» **WORK INSTRUCTIONS**
Select the lines of the records containing the word "rule" and list them.

─── RECORDS SHOWN ───

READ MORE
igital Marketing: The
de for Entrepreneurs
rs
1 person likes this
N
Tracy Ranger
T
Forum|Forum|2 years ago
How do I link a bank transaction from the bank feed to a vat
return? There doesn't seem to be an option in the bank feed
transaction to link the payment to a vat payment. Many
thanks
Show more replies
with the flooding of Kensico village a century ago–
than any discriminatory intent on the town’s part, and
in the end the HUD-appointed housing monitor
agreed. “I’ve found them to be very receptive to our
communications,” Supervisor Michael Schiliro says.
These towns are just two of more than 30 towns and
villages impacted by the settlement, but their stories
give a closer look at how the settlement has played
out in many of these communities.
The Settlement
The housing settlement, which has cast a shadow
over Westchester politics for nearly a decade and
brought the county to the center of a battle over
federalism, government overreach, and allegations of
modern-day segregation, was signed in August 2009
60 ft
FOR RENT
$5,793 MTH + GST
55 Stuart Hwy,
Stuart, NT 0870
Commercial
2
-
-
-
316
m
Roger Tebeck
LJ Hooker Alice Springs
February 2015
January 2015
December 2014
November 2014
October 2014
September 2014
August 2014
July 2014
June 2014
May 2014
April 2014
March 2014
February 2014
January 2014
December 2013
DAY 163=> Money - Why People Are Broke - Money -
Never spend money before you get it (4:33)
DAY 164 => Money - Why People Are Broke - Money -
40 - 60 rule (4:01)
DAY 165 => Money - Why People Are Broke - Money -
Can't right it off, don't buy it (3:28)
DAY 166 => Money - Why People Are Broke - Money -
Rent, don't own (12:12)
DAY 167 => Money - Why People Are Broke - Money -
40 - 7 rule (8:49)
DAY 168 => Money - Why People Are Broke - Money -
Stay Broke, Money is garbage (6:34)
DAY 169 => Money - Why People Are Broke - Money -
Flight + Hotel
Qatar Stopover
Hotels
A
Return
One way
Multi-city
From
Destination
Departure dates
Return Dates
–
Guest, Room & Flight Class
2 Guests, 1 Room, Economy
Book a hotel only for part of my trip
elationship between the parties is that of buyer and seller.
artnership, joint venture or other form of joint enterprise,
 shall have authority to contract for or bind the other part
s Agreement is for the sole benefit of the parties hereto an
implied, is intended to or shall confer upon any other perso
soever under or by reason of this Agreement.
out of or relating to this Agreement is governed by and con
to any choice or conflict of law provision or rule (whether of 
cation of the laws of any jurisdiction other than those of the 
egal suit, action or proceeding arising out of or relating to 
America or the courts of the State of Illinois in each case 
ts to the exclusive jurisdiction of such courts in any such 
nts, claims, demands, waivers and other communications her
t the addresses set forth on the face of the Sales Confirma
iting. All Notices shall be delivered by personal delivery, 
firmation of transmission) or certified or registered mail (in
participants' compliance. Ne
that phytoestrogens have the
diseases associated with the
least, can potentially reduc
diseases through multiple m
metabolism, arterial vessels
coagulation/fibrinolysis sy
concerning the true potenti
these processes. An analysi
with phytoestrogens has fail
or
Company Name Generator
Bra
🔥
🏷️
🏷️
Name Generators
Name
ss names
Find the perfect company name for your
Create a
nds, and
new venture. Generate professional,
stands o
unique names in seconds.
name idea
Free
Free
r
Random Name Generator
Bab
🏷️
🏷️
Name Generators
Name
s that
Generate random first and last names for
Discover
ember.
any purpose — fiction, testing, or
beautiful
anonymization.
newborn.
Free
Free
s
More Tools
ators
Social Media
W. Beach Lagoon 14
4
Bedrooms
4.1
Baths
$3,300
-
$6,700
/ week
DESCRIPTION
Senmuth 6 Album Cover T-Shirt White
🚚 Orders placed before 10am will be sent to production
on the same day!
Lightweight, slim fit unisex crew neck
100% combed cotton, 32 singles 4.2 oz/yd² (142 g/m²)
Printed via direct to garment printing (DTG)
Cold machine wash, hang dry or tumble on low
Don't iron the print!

───

» **RESULT**
40 - 60 rule (4:01)
40 - 7 rule (8:49)
to any choice or conflict of law provision or rule (whether of 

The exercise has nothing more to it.